While melatonin and valerian root can both help with sleep, melatonin is more directly linked to your circadian rhythm, which has both advantages and drawbacks. Valerian root, on the other hand, could be helpful if you just need a simple way to soothe yourself back to sleep.
Does Valerian Root Have Any Side Effects?
One benefit of taking valerian root for sleep is that, according to Dr. Grover, it will generally have fewer side effects than a prescribed sleep medication, such as Ambien. That isn’t to say it’s without consequences, though.
“Valerian is generally considered safe. However, some people may experience side effects including headaches, dizziness, taste changes, and drowsiness,” Dr. Yánez explains. Dr. Pandya adds that oral supplements are generally well tolerated, although some people may experience gastrointestinal upset. Abruptly stopping valerian-root supplements can also cause withdrawal symptoms, according to Dr. Pandya, so it’s best to taper off slowly.
Additionally, Dr. Grover stresses that, like other supplements, valerian root is sold over the counter and not regulated by the Food and Drug Administration. It’s important to be cautious and read the label when selecting a supplement. This includes checking the dosage. While Dr. Pandya says that 300 to 600 mg. capsules have safely been used to treat insomnia in clinical studies, it’s best to discuss the dosage with your doctor and start with the lowest dose possible.
Should You Take Valerian Root For Sleep?
The experts POPSUGAR spoke with generally support trying valerian root for sleep. However, Dr. Yánez adds that it should be combined with other natural remedies, lifestyle and nutrition changes, and good sleep hygiene. You should also work with your doctor to address the underlying cause of your sleep problems.

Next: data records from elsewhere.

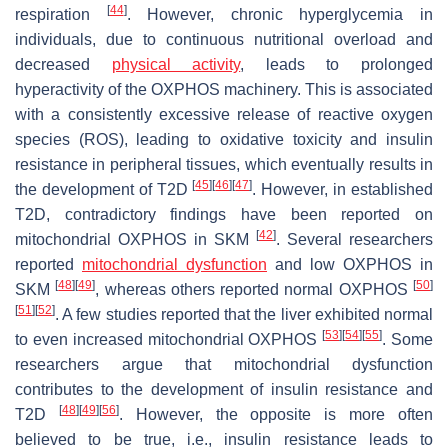
[
44
]
respiration
. However, chronic hyperglycemia in
individuals, due to continuous nutritional overload and
decreased
physical activity
, leads to prolonged
hyperactivity of the OXPHOS machinery. This is associated
with a consistently excessive release of reactive oxygen
species (ROS), leading to oxidative toxicity and insulin
resistance in peripheral tissues, which eventually results in
[
45
]
[
46
]
[
47
]
the development of T2D
. However, in established
T2D, contradictory findings have been reported on
[
42
]
mitochondrial OXPHOS in SKM
. Several researchers
reported
mitochondrial dysfunction
and low OXPHOS in
[
48
]
[
49
]
[
50
]
SKM
, whereas others reported normal OXPHOS
[
51
]
[
52
]
. A few studies reported that the liver exhibited normal
[
53
]
[
54
]
[
55
]
to even increased mitochondrial OXPHOS
. Some
researchers argue that mitochondrial dysfunction
contributes to the development of insulin resistance and
[
48
]
[
49
]
[
56
]
T2D
. However, the opposite is more often
believed to be true, i.e., insulin resistance leads to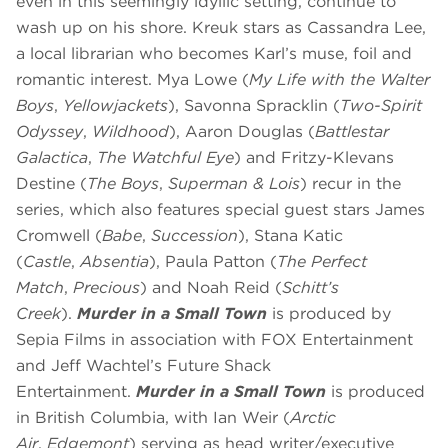
even in this seemingly idyllic setting, continue to
wash up on his shore. Kreuk stars as Cassandra Lee,
a local librarian who becomes Karl’s muse, foil and
romantic interest. Mya Lowe (
My Life with the Walter
Boys
,
Yellowjackets
), Savonna Spracklin (
Two-Spirit
Odyssey
,
Wildhood
), Aaron Douglas (
Battlestar
Galactica
,
The Watchful Eye
) and Fritzy-Klevans
Destine (
The Boys
,
Superman & Lois
) recur in the
series, which also features special guest stars James
Cromwell (
Babe
,
Succession
), Stana Katic
(
Castle
,
Absentia
), Paula Patton (
The Perfect
Match
,
Precious
) and Noah Reid (
Schitt’s
Creek
).
Murder in a Small Town
is produced by
Sepia Films in association with FOX Entertainment
and Jeff Wachtel’s Future Shack
Entertainment.
Murder in a Small Town
is produced
in British Columbia, with Ian Weir (
Arctic
Air
,
Edgemont
) serving as head writer/executive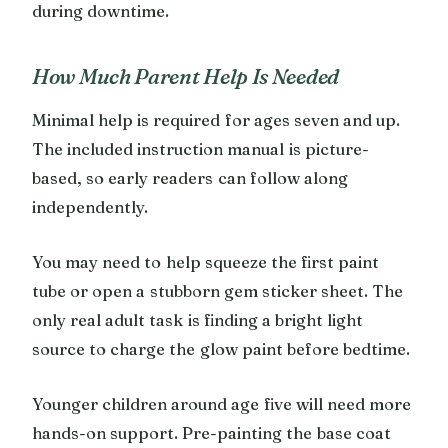
during downtime.
How Much Parent Help Is Needed
Minimal help is required for ages seven and up.
The included instruction manual is picture-
based, so early readers can follow along
independently.
You may need to help squeeze the first paint
tube or open a stubborn gem sticker sheet. The
only real adult task is finding a bright light
source to charge the glow paint before bedtime.
Younger children around age five will need more
hands-on support. Pre-painting the base coat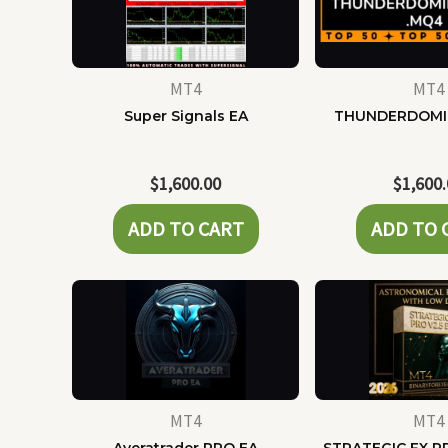
MT4
MT4
Super Signals EA
THUNDERDOMI
$
1,600.00
$
1,600
ADD TO CART
ADD TO 
MT4
MT4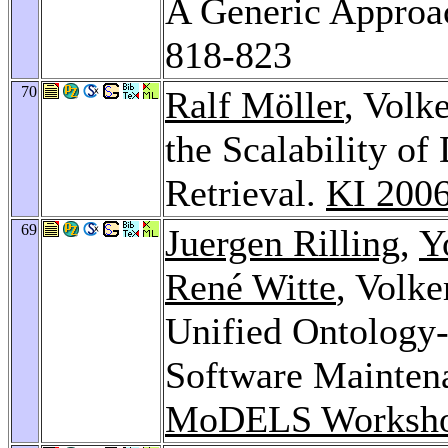
A Generic Approa
818-823
70
Ralf Möller
, Volk
the Scalability of
Retrieval.
KI 200
69
Juergen Rilling
,
Y
René Witte
, Volke
Unified Ontology
Software Mainten
MoDELS Worksho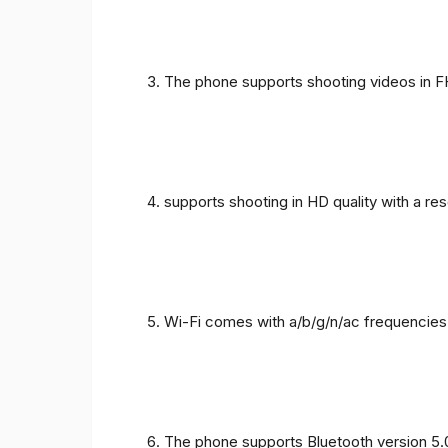
The phone supports shooting videos in FHD
supports shooting in HD quality with a re
Wi-Fi comes with a/b/g/n/ac frequencies
The phone supports Bluetooth version 5.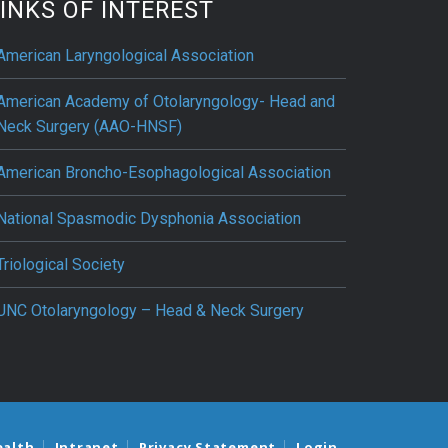
INKS OF INTEREST
American Laryngological Association
American Academy of Otolaryngology- Head and
Neck Surgery (AAO-HNSF)
American Broncho-Esophagological Association
National Spasmodic Dysphonia Association
Triological Society
UNC Otolaryngology – Head & Neck Surgery
ealth
Intranet
Privacy Statement
Login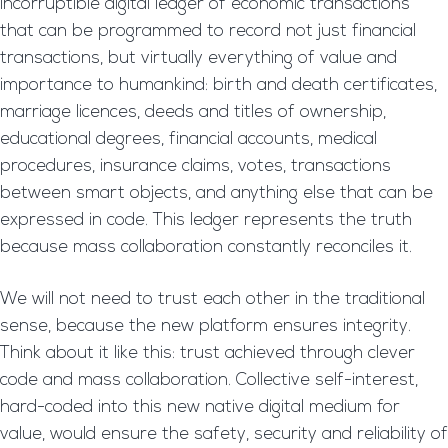
incorruptible digital ledger of economic transactions
that can be programmed to record not just financial
transactions, but virtually everything of value and
importance to humankind: birth and death certificates,
marriage licences, deeds and titles of ownership,
educational degrees, financial accounts, medical
procedures, insurance claims, votes, transactions
between smart objects, and anything else that can be
expressed in code. This ledger represents the truth
because mass collaboration constantly reconciles it.
We will not need to trust each other in the traditional
sense, because the new platform ensures integrity.
Think about it like this: trust achieved through clever
code and mass collaboration. Collective self-interest,
hard-coded into this new native digital medium for
value, would ensure the safety, security and reliability of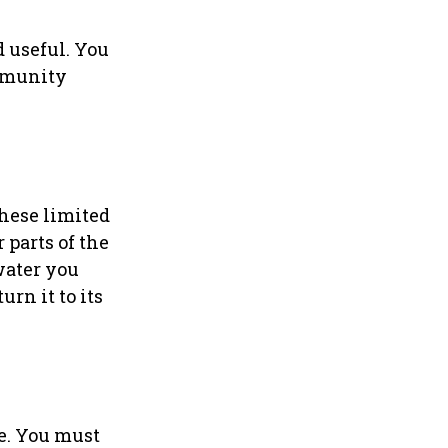
 useful. You
ommunity
these limited
 parts of the
water you
urn it to its
e. You must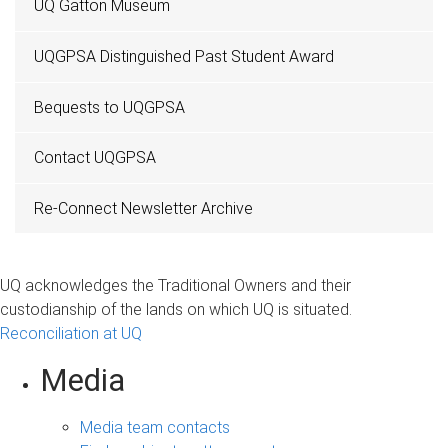
UQ Gatton Museum
UQGPSA Distinguished Past Student Award
Bequests to UQGPSA
Contact UQGPSA
Re-Connect Newsletter Archive
UQ acknowledges the Traditional Owners and their
custodianship of the lands on which UQ is situated.
Reconciliation at UQ
Media
Media team contacts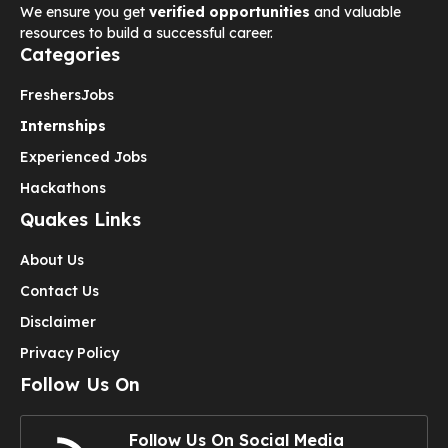
We ensure you get
verified opportunities
and valuable
resources to build a successful career.
Categories
Freshers
Jobs
Internships
Experienced Jobs
Hackathons
Quakes Links
About Us
Contact Us
Disclaimer
Privacy Policy
Follow Us On
Follow Us On Social Media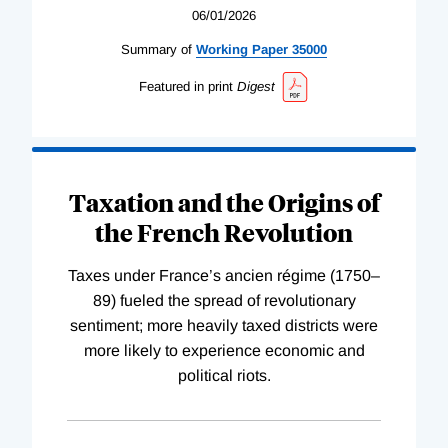
06/01/2026
Summary of
Working
Paper
35000
Featured in print
Digest
Taxation and the Origins of
the French Revolution
Taxes under France’s ancien régime (1750–
89) fueled the spread of revolutionary
sentiment; more heavily taxed districts were
more likely to experience economic and
political riots.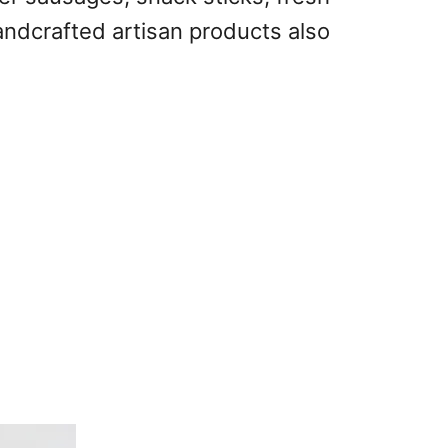
andcrafted artisan products also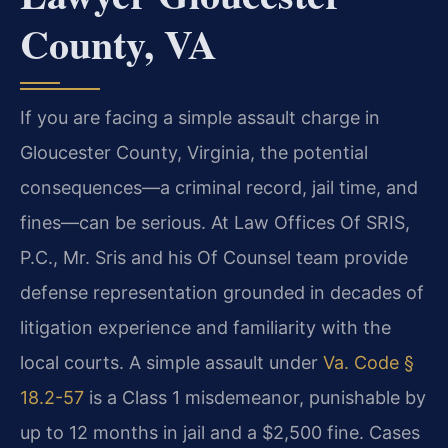
County, VA
If you are facing a simple assault charge in
Gloucester County, Virginia, the potential
consequences—a criminal record, jail time, and
fines—can be serious. At Law Offices Of SRIS,
P.C., Mr. Sris and his Of Counsel team provide
defense representation grounded in decades of
litigation experience and familiarity with the
local courts. A simple assault under
Va. Code §
18.2-57
is a Class 1 misdemeanor, punishable by
up to 12 months in jail and a $2,500 fine. Cases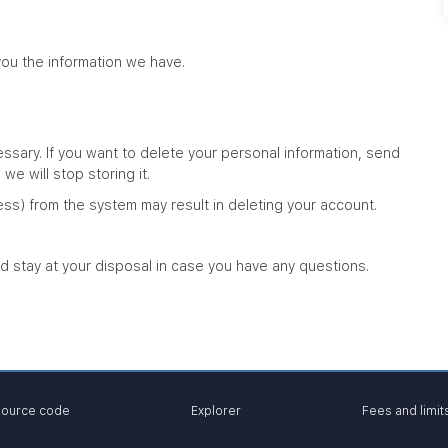
you the information we have.
sary. If you want to delete your personal information, send
e will stop storing it.
ess) from the system may result in deleting your account.
d stay at your disposal in case you have any questions.
ource code
Explorer
Fees and limit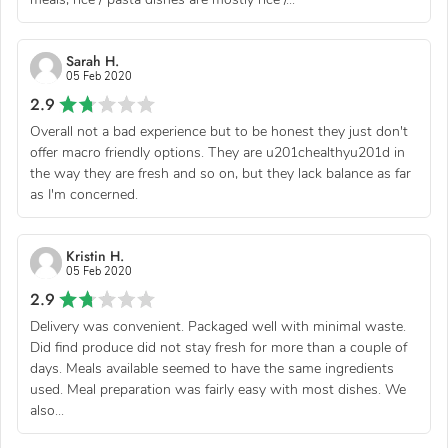
Sarah H.
05 Feb 2020
2.9
Overall not a bad experience but to be honest they just don't
offer macro friendly options. They are u201chealthyu201d in
the way they are fresh and so on, but they lack balance as far
as I'm concerned.
Kristin H.
05 Feb 2020
2.9
Delivery was convenient. Packaged well with minimal waste.
Did find produce did not stay fresh for more than a couple of
days. Meals available seemed to have the same ingredients
used. Meal preparation was fairly easy with most dishes. We
also...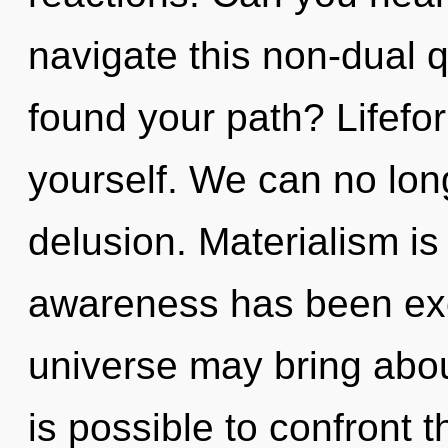
navigate this non-dual
found your path? Lifefo
yourself. We can no long
delusion. Materialism is
awareness has been excl
universe may bring about 
is possible to confront t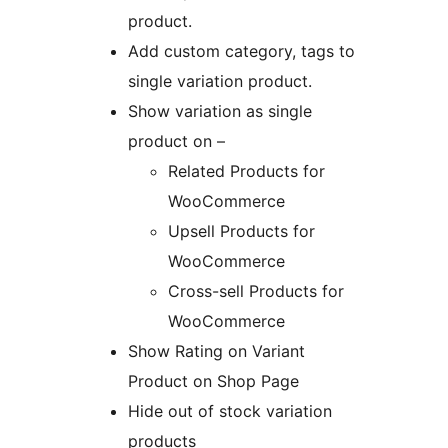
product.
Add custom category, tags to
single variation product.
Show variation as single
product on –
Related Products for
WooCommerce
Upsell Products for
WooCommerce
Cross-sell Products for
WooCommerce
Show Rating on Variant
Product on Shop Page
Hide out of stock variation
products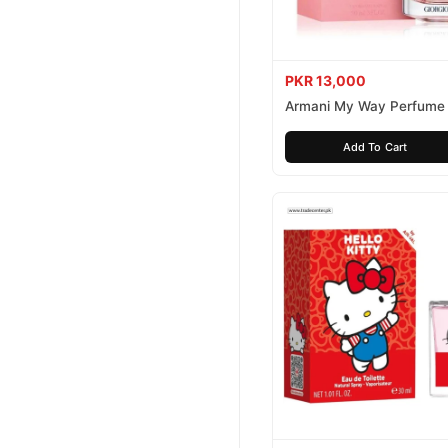
PKR 13,000
Armani My Way Perfume
Add To Cart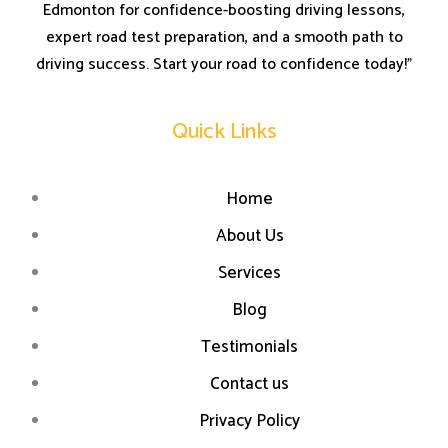
Edmonton for confidence-boosting driving lessons,
expert road test preparation, and a smooth path to
driving success. Start your road to confidence today!”
Quick Links
Home
About Us
Services
Blog
Testimonials
Contact us
Privacy Policy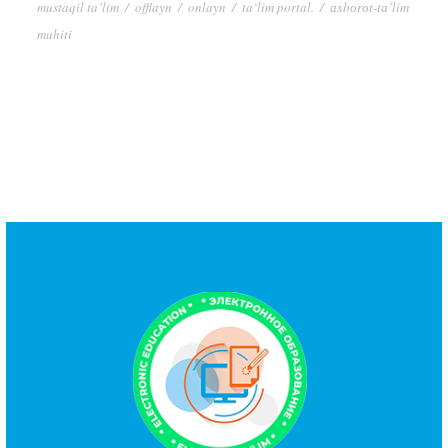
mustaqil ta’lim
/
offlayn
/
onlayn
/
ta‘lim portal.
/
аxbоrоt-tа’lim
muhiti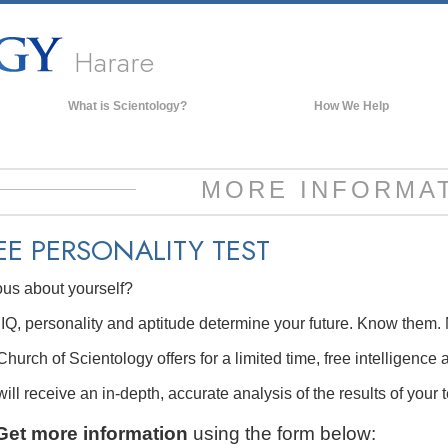
Harare
What is Scientology?
How We Help
Beliefs & Practices
Scientology Creeds & Codes
MORE INFORMA
What Scientologists Say About
Scientology
EE
PERSONALITY TEST
Meet A Scientologist
ous about yourself?
Inside a Church of Scientology
The Basic Principles of Scientology
IQ, personality and aptitude determine your future. Know them. 
An Introduction to Dianetics
hurch of Scientology offers for a limited time, free intelligence 
Love and Hate—
ill receive an in-depth, accurate analysis of the results of your t
What is Greatness?
Get more information
using the form below: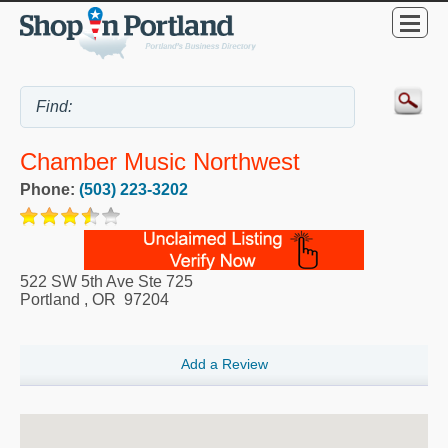
Chamber Music Northwest
Phone:
(503) 223-3202
522 SW 5th Ave Ste 725
Portland
,
OR
97204
Add a Review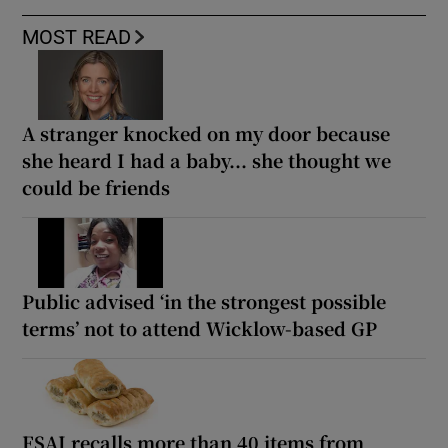
MOST READ
A stranger knocked on my door because
she heard I had a baby... she thought we
could be friends
Public advised ‘in the strongest possible
terms’ not to attend Wicklow-based GP
FSAI recalls more than 40 items from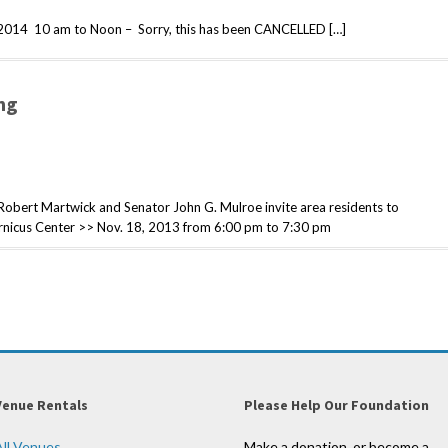
2014 10 am to Noon – Sorry, this has been CANCELLED […]
ng
ert Martwick and Senator John G. Mulroe invite area residents to
pernicus Center >> Nov. 18, 2013 from 6:00 pm to 7:30 pm
Venue Rentals
Please Help Our Foundation
All Venues
Make a donation, or become a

“As a sleep physician, I try to prescribe the least amount of sleep aids, as we can typically fix insomnia with other things, such as behavioral interventions. The goal is to fix your sleep habits and sleep hygiene,” Dr. Grover says. “There’s enough data out there to suggest that valerian root may have some benefit. If I were to make a recommendation, I’m willing to do a short trial with a low dose and see if it helps with sleep. However, with over-the-counter supplements, I always get cautious about what’s in that bottle.”
Bottom line: there’s promising evidence that valerian root may be able to help with sleep, as long as you read the label carefully when you decide to buy. But as always, talk with your doctor and consider your medical history before starting a new supplement.